# Circvs Maximvs forum returning an error



## Sidereal Knight (Jul 30, 2006)

The CM forum is returning the following error message:

Warning: Unknown: failed to open stream: Permission denied in /forum.php(63) : eval()'d code on line 27

Fatal error: Unknown: Failed opening required './chat/inc/config.php' (include_path='.:/usr/local/lib/php') in /http/circvs/forum.php(63) : eval()'d code on line 27


----------



## Crothian (Jul 30, 2006)

Ya, it sure does.


----------



## Buttercup (Jul 30, 2006)

Crothian said:
			
		

> Ya, it sure does.




Ah HAH!  So Goblinus Voratrix really is you!
.
.
.
.
I'm getting the error too.


----------



## reanjr (Jul 30, 2006)

Ye gods!!! eval()'d code?!?!  This software's use should really be discontinued immediately.


----------



## Rystil Arden (Jul 30, 2006)

You can get into the forums, just not the main forum page, apparently.  Or at least someone made a thread that says that.  Jumping into the 'Recent Threads' seems to work, at least for an unregistered user.


----------



## reanjr (Jul 30, 2006)

I thought I should clarify.  My last post may have sounded like I was trying to be funny to those who don't understand what I'm talking about.  I assure you I am not trying to be funny.


----------



## Wyn A'rienh (Jul 30, 2006)

*giggles at Buttercup*

Yeah, I'm getting the same error.


----------



## Buttercup (Jul 30, 2006)

Ok, it appears that the main forum page is broken.  You can still get to individual forums thusly:

www.circvsmaximvs.com

Then choose New Oratio from Quick Links.

Or you can click on any of the Recent Threads.  Once you're in, just navigate from forum to forum using the little pull down menu at the bottom right.

Still and all, it would be nice if IUD would come and fix the dang thing.


----------



## Twin Rose (Jul 30, 2006)

The chat program on circ is vulnerable to attack, which has been causing this server to do lots of bad things lately.  I've closed the permissions on that forum.  If someone with access can, they should take all refrences to the chat out, and the forum will work fine.

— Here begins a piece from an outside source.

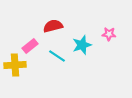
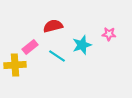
pink rectangle: moved 1 px down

Sorry, but I posted a couple days ago that this needed to be corrected, and when we came under attack again, I had to close that directory off until the server host has a chance to look at it.


----------



## reveal (Jul 30, 2006)

Twin Rose said:
			
		

> The chat program on circ is vulnerable to attack, which has been causing this server to do lots of bad things lately.  I've closed the permissions on that forum.  If someone with access can, they should take all refrences to the chat out, and the forum will work fine.
> 
> Sorry, but I posted a couple days ago that this needed to be corrected, and when we came under attack again, I had to close that directory off until the server host has a chance to look at it.



 Well that bites. A lot of folks use the chat room. I hope they figure out the vulnerability.

Edit: I looked at the official forum of FlashChat and it seems to only be vulnerable when it's intergrated.

http://www.tufat.com/forum/showthread.php?t=22314

If that's the case, it might be useful just to put a link to the login page of chat on CM rather than integrate it. I've done that on my own message board here: http://www.rpgcentric.com/chat

I know it doesn't help the current situation. I'm just throwing out ideas.


----------



## Twin Rose (Jul 30, 2006)

reveal said:
			
		

> Well that bites. A lot of folks use the chat room. I hope they figure out the vulnerability.
> 
> Edit: I looked at the official forum of FlashChat and it seems to only be vulnerable when it's intergrated.
> 
> ...




Well, it gives them a point to start with!


----------